Visual Affect Around the World: A Large-scale Multilingual Visual Sentiment Ontology
This work addresses the need for culturally and linguistically aware sentiment analysis in social multimedia, providing a resource for improved cross-lingual models.
The authors tackled the problem of cultural and linguistic uniqueness in visual sentiment by developing a large-scale multilingual visual sentiment ontology (MVSO) using a new language-dependent method for discovering adjective-noun pairs, resulting in a dataset of over 15.6K concepts across 12 languages with 7.36M images.

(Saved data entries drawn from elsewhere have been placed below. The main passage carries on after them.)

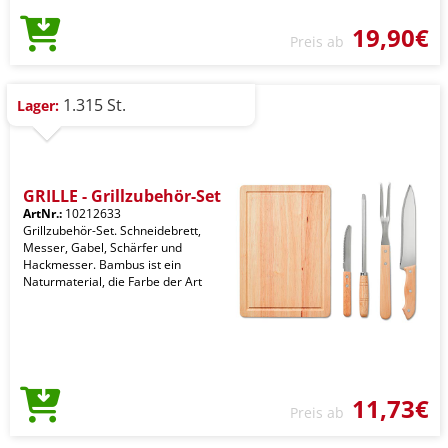
19,90€
Preis ab
1.315 St.
Lager:
GRILLE - Grillzubehör-Set
ArtNr.:
10212633
Grillzubehör-Set. Schneidebrett,
Messer, Gabel, Schärfer und
Hackmesser. Bambus ist ein
Naturmaterial, die Farbe der Art
11,73€
Preis ab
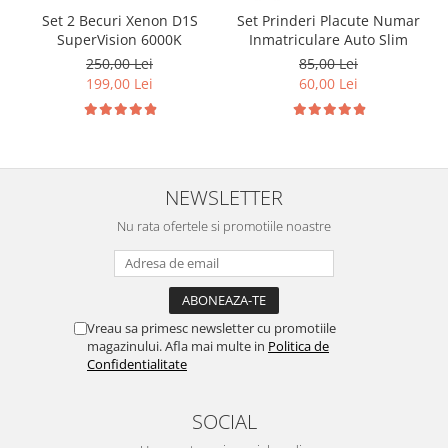
Set 2 Becuri Xenon D1S
Set Prinderi Placute Numar
SuperVision 6000K
Inmatriculare Auto Slim
250,00 Lei
85,00 Lei
199,00 Lei
60,00 Lei
NEWSLETTER
Nu rata ofertele si promotiile noastre
Vreau sa primesc newsletter cu promotiile
magazinului. Afla mai multe in
Politica de
Confidentialitate
SOCIAL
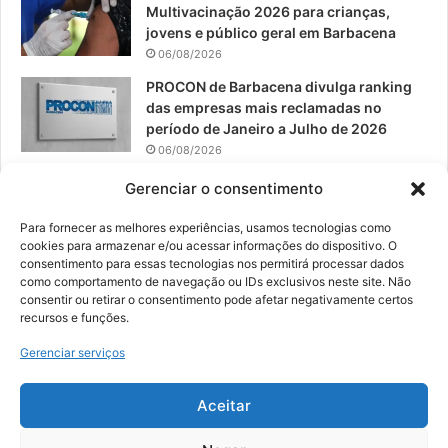
Multivacinação 2026 para crianças,
jovens e público geral em Barbacena
06/08/2026
PROCON de Barbacena divulga ranking
das empresas mais reclamadas no
período de Janeiro a Julho de 2026
06/08/2026
Prefeitura convoca organizações de
Gerenciar o consentimento
catadores para reunião sobre PPP de
Resíduos Sólidos
Para fornecer as melhores experiências, usamos tecnologias como
cookies para armazenar e/ou acessar informações do dispositivo. O
05/08/2026
consentimento para essas tecnologias nos permitirá processar dados
como comportamento de navegação ou IDs exclusivos neste site. Não
consentir ou retirar o consentimento pode afetar negativamente certos
recursos e funções.
© 2026, Todos os direitos reservados | Desenvolvido por:
Nowa
Gerenciar serviços
Digital Business
| Hospedado por:
NP Publicidade
Aceitar
Fale Conosco
Sobre Nós
Equipe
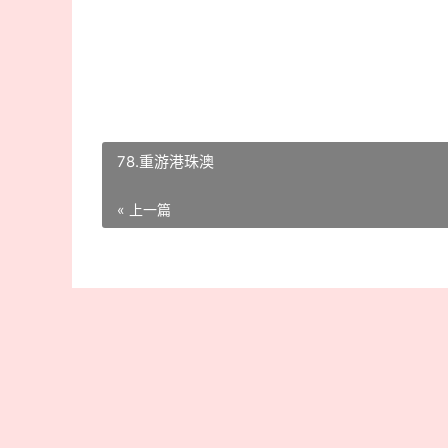
78.重游港珠澳
« 上一篇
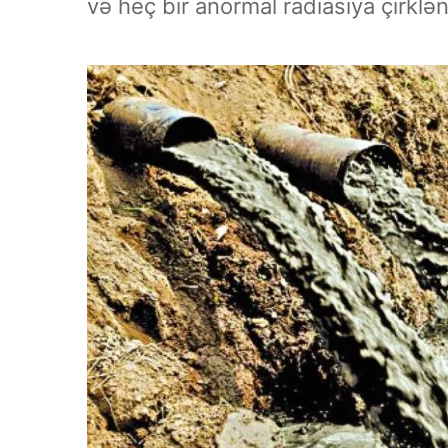
və heç bir anormal radiasiya çirkl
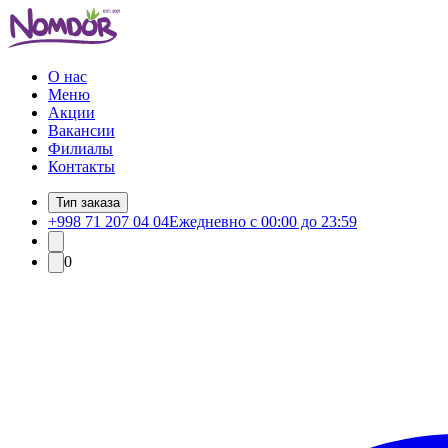
О нас
Меню
Акции
Вакансии
Филиалы
Контакты
Тип заказа
+998 71 207 04 04
Ежедневно с 00:00 до 23:59
0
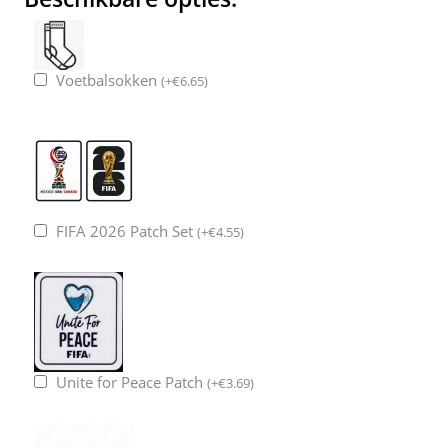
Voetbalsokken
(
+
€
6.65
)
FIFA 2026 Patch Set
(
+
€
4.55
)
Unite for Peace Patch
(
+
€
3.69
)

Every culture and language is unique. Our work expressly focuses on the uniqueness of culture and language in relation to human affect, specifically sentiment and emotion semantics, and how they manifest in social multimedia. We develop sets of sentiment- and emotion-polarized visual concepts by adapting semantic structures called adjective-noun pairs, originally introduced by Borth et al. (2013), but in a multilingual context. We propose a new language-dependent method for automatic discovery of these adjective-noun constructs. We show how this pipeline can be applied on a social multimedia platform for the creation of a large-scale multilingual visual sentiment concept ontology (MVSO). Unlike the flat structure in Borth et al. (2013), our unified ontology is organized hierarchically by multilingual clusters of visually detectable nouns and subclusters of emotionally biased versions of these nouns. In addition, we present an image-based prediction task to show how generalizable language-specific models are in a multilingual context. A new, publicly available dataset of >15.6K sentiment-biased visual concepts across 12 languages with language-specific detector banks, >7.36M images and their metadata is also released.